Originally posted on http://www.vmware.com by Paige Handza

Public health and transportation, food distribution, security services, and financial services are among the critical infrastructure essential to a functioning society and economy.

In times of uncertainty such as the current Covid-19 crisis,financial institutions have to remain available to securely serve customers. That puts pressure on financial services IT professionals to not only keep services operational, but workforces productive, too.

Revenue and customer service are depending on IT. So are the bankers and insurers that continue to be working to bring customers appropriate and reliable services which in almost every case, requires access to financial services IT systems.

Although this event is unprecedented in its scope and expected duration, financial services IT teams worldwide have weathered emergencies before—from H1N1 to earthquakes, hurricanes, and bushfires. And every institution has both a business continuity and disaster recovery plan in preparation for these types of scenarios. The questions on everyone’s mind now is did these plans think big enough and then just how robust was the preparation and how well tested was the plan? And if the answer is you’re not sure, keep reading.

We checked in with a former executive at one of the world’s largest banks Matthew O’Neill who has been advising customers on response efforts to get his perspective on the current situation. To understand what steps IT organizations can take today to continue to support customer experiences, in person and online, while keeping workers safe and productive. All without compromising data privacy and compliance. Matthew is VMware’s Financial Services Industry Managing Director in the Office of the CTO.

The Q&A below is edited from an interview for clarity and flow.

Q: Matthew, thank you for taking time to discuss financial services’ emergency response. Can you describe some of the challenges you’re currently hearing from customers?

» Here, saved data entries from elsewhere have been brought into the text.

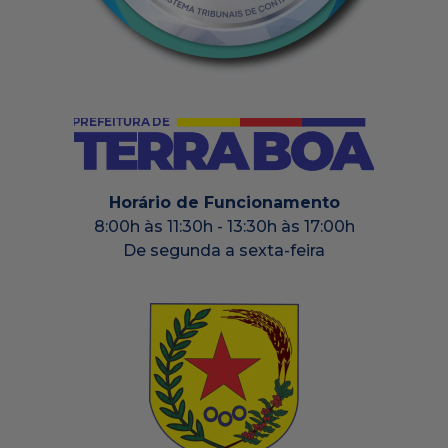
Horário de Funcionamento
8:00h às 11:30h - 13:30h às 17:00h
De segunda a sexta-feira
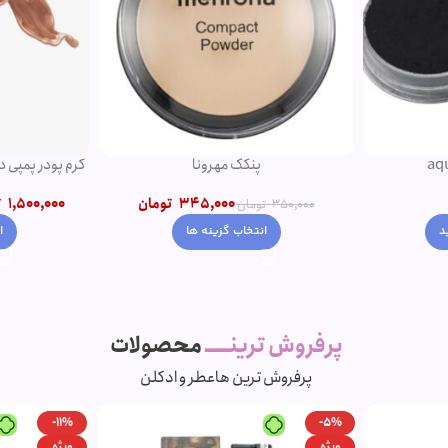
پنکک مهرونا
کرم پودر پمپی 
345,000
تومان
1,500,000
ت
350,000
تومان
د
انتخاب گزینه ها
ا
پرفروش ترینـــــ
محصولات
پرفروش ترین ها
عطر و ادکلن
-11%
-5%
ویژه
ویژه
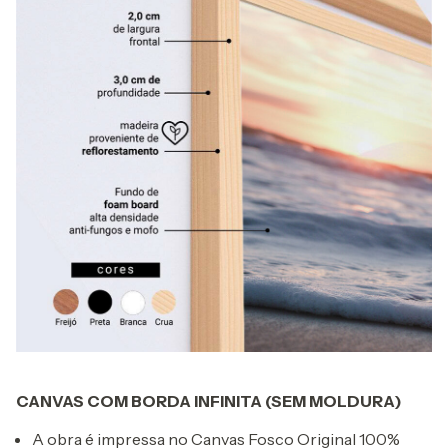
CANVAS COM BORDA INFINITA (SEM MOLDURA)
A obra é impressa no Canvas Fosco Original 100%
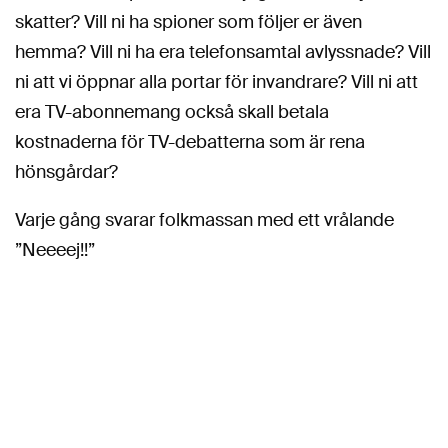
skatter? Vill ni ha spioner som följer er även
hemma? Vill ni ha era telefonsamtal avlyssnade? Vill
ni att vi öppnar alla portar för invandrare? Vill ni att
era TV-abonnemang också skall betala
kostnaderna för TV-debatterna som är rena
hönsgårdar?
Varje gång svarar folkmassan med ett vrålande
”Neeeej!!”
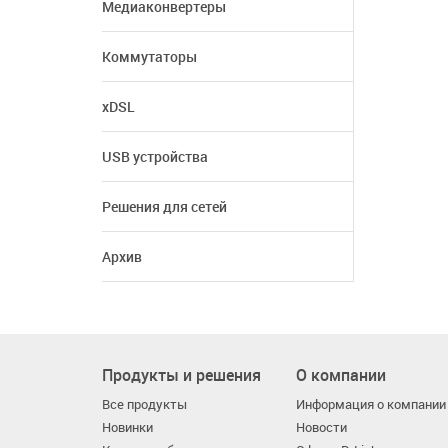
Медиаконвертеры
Коммутаторы
xDSL
USB устройства
Решения для сетей
Архив
Продукты и решения
О компании
Все продукты
Информация о компании
Новинки
Новости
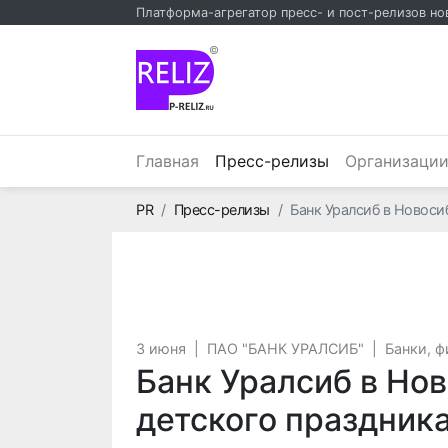
Платформа-агрегатор пресс- и пост-релизов но
©
(текущий)
Главная
Пресс-релизы
Организаци
Главная
PR
Пресс-релизы
Банк Уралсиб в Новоси
3 июня
|
ПАО "БАНК УРАЛСИБ"
|
Банки, 
Банк Уралсиб в Но
детского праздника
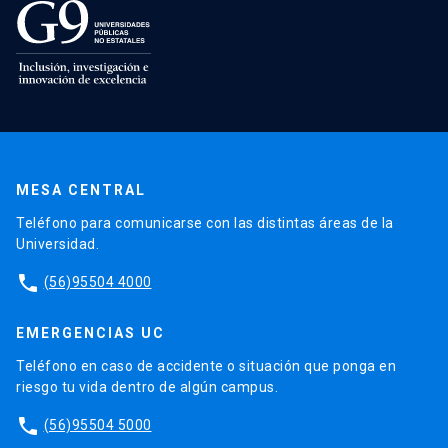
MESA CENTRAL
Teléfono para comunicarse con las distintas áreas de la
Universidad.
phone
(56)95504 4000
EMERGENCIAS UC
Teléfono en caso de accidente o situación que ponga en
riesgo tu vida dentro de algún campus.
phone
(56)95504 5000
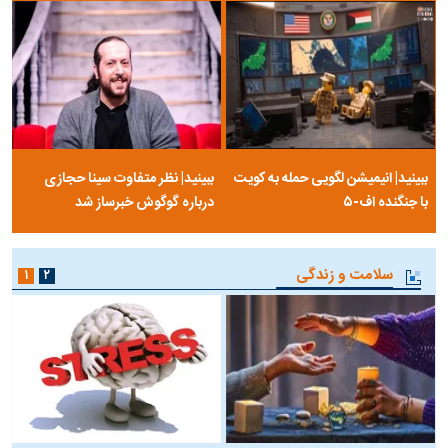
ببینید| انیمیشن لگویی حمله به کویت
ببینید| نظر متفاوت سینا حجازی
با جنگنده اف-۵
درباره گوگوش خبرساز شد
سلامت و زندگی
۱
۲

A: Depending on their operations, IT leaders have shared these concerns:

  • Business Continuity– The stage of this pandemic is already greater than anything IT had previously planned to address, and it’s expected to get worse. IT is concerned about quickly ramping up existing digital workspace and virtual desktop capabilities for more employees in positions used to having them, such as financial advisors and head office employees working remotely, while also rapidly deploying new ones so more staff can safely and securely work from home.
  • Operational Resilience– Teams have mobilized to better understand, secure, and protect the integrity of end-to-end services beyond their traditional experiences. They want to assess more resiliency options, as well changes to organizations and processes while mitigating risk.
  • Optimizing performance– With many more customers and employees remotely accessing bank applications, there are more questions about reliability, remote connections, and last-mile networking constraints.
  • Bursting capacity– IT is looking at hybrid and public cloud solutions as ways to potentially handle changing capacity demands of their existing applications due to increased digital volumes, contact center demands, increased automation, and the rapid onboarding of additional remote workers including financial advisors.
  • Elevated risk– Some are concerned about new threats and a potential rise in fraud, not just from increased endpoints but from an uptick in illegal transactions should criminals find a way to take advantage of nervous or more vulnerable customers. This is what I have been calling,“Tech for Bad”.
  • Operating the business as usual– Even routine tasks such as keeping the lights on and staying on top of change programs can be challenging with so much of the workforce at home. Many are interested in talking about new ways to work and collaborate across more teams, including those working to modernize application development and delivery.
  • Blockchain– As expected, there are very few inquiries about blockchain now, but digital payments, touch payments, and to an extent, crypto currency, are all being mentioned in virtual watercooler “is this the end of cash”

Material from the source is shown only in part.